(Bloomberg) -- Chinese mutual funds, state media and companies are intensifying efforts to support stock prices after a nearly $1.2 trillion rout this month sent the nation’s benchmark into its first bear market since the trade war in 2018.

At least 10 mutual funds have committed to buying their own equity-focused products in the past couple days, a move that may have been coordinated. A series of recent articles in state media have touted the attractiveness of Chinese stocks on valuation and policy supports, with the Securities Times calling the act of the funds as “setting a good example.”

Read More: China State Media Step Up Call for Stock Confidence After Slump

China’s CSI 300 Index has slumped more than 6% this year, even as a growing number of strategists and fund managers have turned overweight on the nation’s equities, citing monetary easing and fewer regulatory concerns. The losses were part were part of a global selloff and as traders locked in gains ahead of a week-long holiday on the mainland. The market value loss is for the month through Tuesday.

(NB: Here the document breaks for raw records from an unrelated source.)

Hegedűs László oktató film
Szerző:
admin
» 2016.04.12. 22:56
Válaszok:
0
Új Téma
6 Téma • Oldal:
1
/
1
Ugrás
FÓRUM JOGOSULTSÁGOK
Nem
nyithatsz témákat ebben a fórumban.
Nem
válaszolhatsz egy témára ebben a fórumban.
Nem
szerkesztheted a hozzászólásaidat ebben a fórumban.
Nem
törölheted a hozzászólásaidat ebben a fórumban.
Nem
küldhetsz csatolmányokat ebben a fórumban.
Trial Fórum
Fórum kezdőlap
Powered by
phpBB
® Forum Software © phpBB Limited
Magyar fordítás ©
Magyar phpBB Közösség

China’s authorities have taken steps to calm markets in previous routs, using a range of avenues from state-media articles, regulators’ speeches, enlisting help from mutual funds, and in some cases, direct buying through state funds. 

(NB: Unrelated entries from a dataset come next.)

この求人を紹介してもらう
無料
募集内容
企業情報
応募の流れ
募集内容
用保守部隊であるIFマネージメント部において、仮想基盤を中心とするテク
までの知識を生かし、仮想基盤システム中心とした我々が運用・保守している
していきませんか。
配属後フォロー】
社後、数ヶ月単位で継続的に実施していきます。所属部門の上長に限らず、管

Earlier this year, China’s securities regulator chief vowed to adopt various measures to stabilize the stock market. The stakes are high for the nation’s policy makers, as they seek to avoid market turbulence overshadowing the upcoming Winter Olympics.

Meanwhile, the Shanghai Securities News on Friday also cited buybacks and increase of shareholding this year by owners at over 70 companies, saying it shows firms are taking “real action to boost morale and confidence”. China Securities Journal added in a front-page article that investors should not be “blinded by the floating clouds” of issues.